__What to produce__
Transcribe the records that follow in their entirety, omitting any pictures.

__Given data__
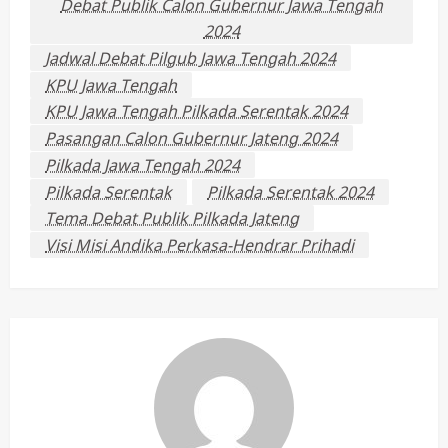
Debat Publik Calon Gubernur Jawa Tengah
2024
Jadwal Debat Pilgub Jawa Tengah 2024
KPU Jawa Tengah
KPU Jawa Tengah Pilkada Serentak 2024
Pasangan Calon Gubernur Jateng 2024
Pilkada Jawa Tengah 2024
Pilkada Serentak
Pilkada Serentak 2024
Tema Debat Publik Pilkada Jateng
Visi Misi Andika Perkasa-Hendrar Prihadi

__Response to this exercise__
Debat Publik Calon Gubernur Jawa Tengah
2024
Jadwal Debat Pilgub Jawa Tengah 2024
KPU Jawa Tengah
KPU Jawa Tengah Pilkada Serentak 2024
Pasangan Calon Gubernur Jateng 2024
Pilkada Jawa Tengah 2024
Pilkada Serentak
Pilkada Serentak 2024
Tema Debat Publik Pilkada Jateng
Visi Misi Andika Perkasa-Hendrar Prihadi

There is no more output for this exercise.